Rosane – This awareness that there are different ways to get sick and that race, as well as gender and sexuality, interfere in health perspectives is not new. In 2009, the Ministry of Health launched the National Policy for the Comprehensive Health of the Black Population, which establishes guidelines, concepts and strategies for promoting the health of the black population, understanding their specificities and needs. The discipline aims to analyze this specific policy, but also how the health structure affects or does not affect our population. As far as I know, this is the first time that this slant has become a discipline in the curriculum at UFMA. Generally, the discussion on health of the black population (SPN) is conducted in undergraduate courses in the scope of teaching family and community medicine, comprehensive health care or medical psychology. As I said before, it is the black students and professors guiding the theme and opening space from the inside out. And there are also academic health leagues for the black population at some universities. Academic leagues are spaces where students get together to research and discuss topics of interest, under the supervision of professors. There are a lot of people from NegreX doing this, like the cohort from Santa Marcelina, of São Paulo, who have a very active SPN league. Or the classes at UFRJ and UniRio, which managed to implement discussions on the topic at various moments during their undergraduate studies. I mention only what I know best because of geographical proximity, because there are movements like this in several medical schools across the country. UFMA has taken a huge step and opened a path for everyone.
NegreX Collective: The First Collective of Black Doctors in Brazil:
Ponte – Is the typical profile of the Brazilian doctor still very white and elite or is this changing? How faster and more effective changes in this area be promoted?

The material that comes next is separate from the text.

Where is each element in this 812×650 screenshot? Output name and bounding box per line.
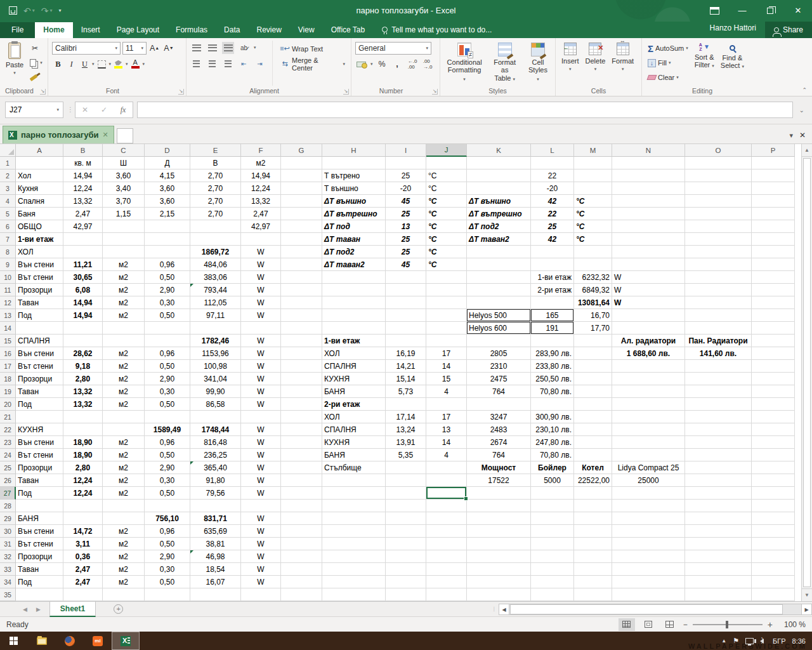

Rosane – Yes, it still is. We are a white and upper middle class profession. But that has been changing a lot. I graduated in 1989. My class had 3 blacks, but the other 2 were negros de pele clara (light-skinned blacks). We were few in any university where we were. We were not a threat to anyone, we did not represent an opposition to expectations, to the concepts absorbed by our colleagues and present in medical institutions about the place reserved for blacks. On the contrary, I think that we served to justify stereotypes, as exceptions that justify the rule. Or as examples of successful meritocracy. In a country with the population composition of Brazil, nobody was surprised that a class with 130 students had only 3 blacks. With the quotas, things started to change, and the scenario I see now, more than 15 years after the program started at UERJ and about 10 years later at other universities is quite different. Classes are much more diverse, not only racially, but also in socioeconomic terms. Of course, we are far from representing the reality of the Brazilian people. Of course, we face the serious problem of quota fraud and we need the installation of heteroidentification banks to minimize this problem. But there is no doubt that this is changing. Today we have the potential to train doctors capable of professional practice much closer to the reality of the majority of the Brazilian people, because they live or lived that reality, they have parents who lived it, or had their exchange with colleagues who lived it.